A scoring rule defines the loss function used during the boosting loop. It controls the gradients, the natural gradient transformation, and the recorded training/validation loss. ngboost-lightning provides two scoring rules plus a censored variant for survival data.

Available Scoring Rules

LogScore (default)

Negative log-likelihood (NLL). Equivalent to maximum likelihood estimation. This is the default for all estimators.

from ngboost_lightning import LightningBoostRegressor

# These are equivalent:
reg = LightningBoostRegressor(n_estimators=200)
reg = LightningBoostRegressor(scoring_rule=None, n_estimators=200)

LogScore works with all 12 distributions.

CRPScore

The Continuous Ranked Probability Score (CRPS) is a proper scoring rule that measures the quality of the entire predictive CDF — not just the density at the observed value. CRPS tends to produce better-calibrated predictive distributions, particularly in the tails.

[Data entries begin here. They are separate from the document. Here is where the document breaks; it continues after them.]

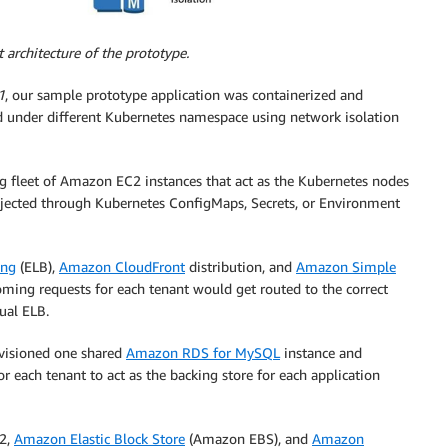
architecture of the prototype.
1
, our sample prototype application was containerized and
d under different Kubernetes namespace using network isolation
ng fleet of Amazon EC2 instances that act as the Kubernetes nodes
 injected through Kubernetes ConfigMaps, Secrets, or Environment
ing
(ELB),
Amazon CloudFront
distribution, and
Amazon Simple
ming requests for each tenant would get routed to the correct
ual ELB.
ovisioned one shared
Amazon RDS for MySQL
instance and
 each tenant to act as the backing store for each application
C2,
Amazon Elastic Block Store
(Amazon EBS), and
Amazon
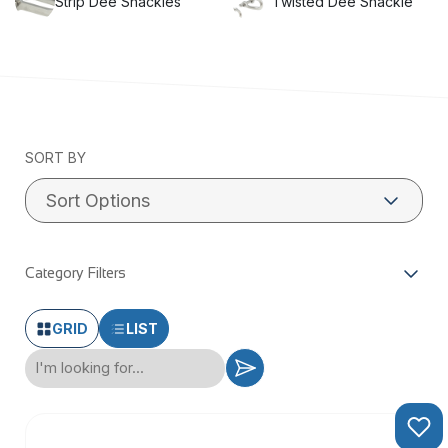
Strip Dee Shackles
Twisted Dee Shackle
SORT BY
Category Filters
GRID
LIST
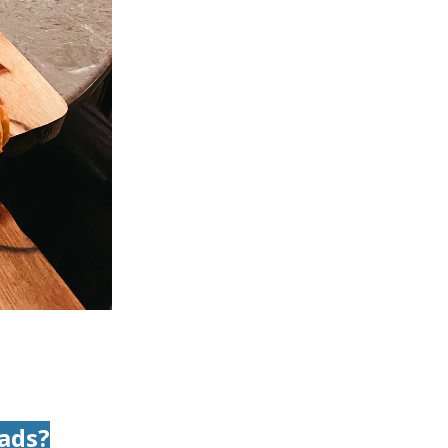
mads?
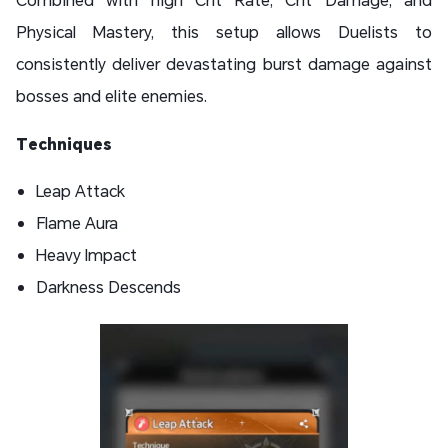
Physical Mastery, this setup allows Duelists to
consistently deliver devastating burst damage against
bosses and elite enemies.
Techniques
Leap Attack
Flame Aura
Heavy Impact
Darkness Descends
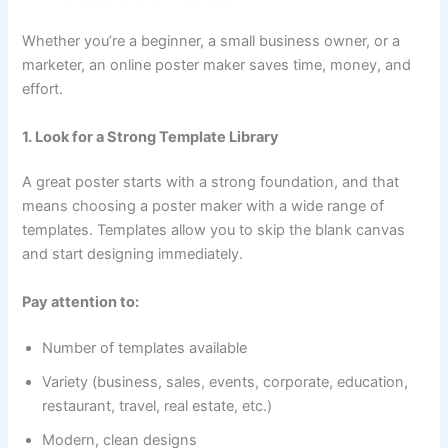
Whether you’re a beginner, a small business owner, or a
marketer, an online poster maker saves time, money, and
effort.
1. Look for a Strong Template Library
A great poster starts with a strong foundation, and that
means choosing a poster maker with a wide range of
templates. Templates allow you to skip the blank canvas
and start designing immediately.
Pay attention to:
Number of templates available
Variety (business, sales, events, corporate, education,
restaurant, travel, real estate, etc.)
Modern, clean designs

from ngboost_lightning import LightningBoostRegressor, CRPScore

reg = LightningBoostRegressor(scoring_rule=CRPScore(), n_estimators=200)
reg.fit(X_train, y_train)

Note

CRPScore is only available for distributions that implement crps_score, crps_d_score, and crps_metric. Currently supported: Normal, LogNormal, Exponential, Gamma, Poisson, and Laplace.

CensoredLogScore

Used automatically by LightningBoostSurvival. Computes log-likelihood for uncensored observations and log survival function for censored observations:

$$\ell_i = \begin{cases} \log f(t_i) & \text{if event observed} \ \log S(t_i) & \text{if censored} \end{cases}$$

You do not need to create this manually — the survival estimator handles it.

LogScore vs CRPScore

Property LogScore CRPScore
Optimizes Likelihood at observed value Full predictive CDF quality
Calibration Good density calibration Better quantile/interval calibration
Sensitivity More sensitive to outliers More robust to outliers
Distributions All 12 7 (continuous with closed-form CRPS)
Speed Faster (simpler gradients) Slightly slower

When to use CRPScore:

  • You care about prediction intervals and quantile accuracy.
  • Your evaluation metric is calibration-based (e.g. coverage of prediction intervals).
  • Your data has outliers that might dominate NLL.

When to use LogScore:

  • You care about density estimation (e.g. probability of specific outcomes).
  • You need the widest distribution support.
  • Default choice when unsure.

How Scoring Rules Work

Each iteration of the boosting loop:

  1. The scoring rule computes per-sample scores via score(dist, y).
  2. Gradients are computed via d_score(dist, y).
  3. The Fisher Information matrix is obtained via metric(dist).
  4. The natural gradient is metric_inverse @ gradient.
  5. One LightGBM tree per parameter is fit to its natural gradient component.

The scoring rule is a strategy object that plugs into this loop. Both LogScore and CRPScore implement the same ScoringRule protocol.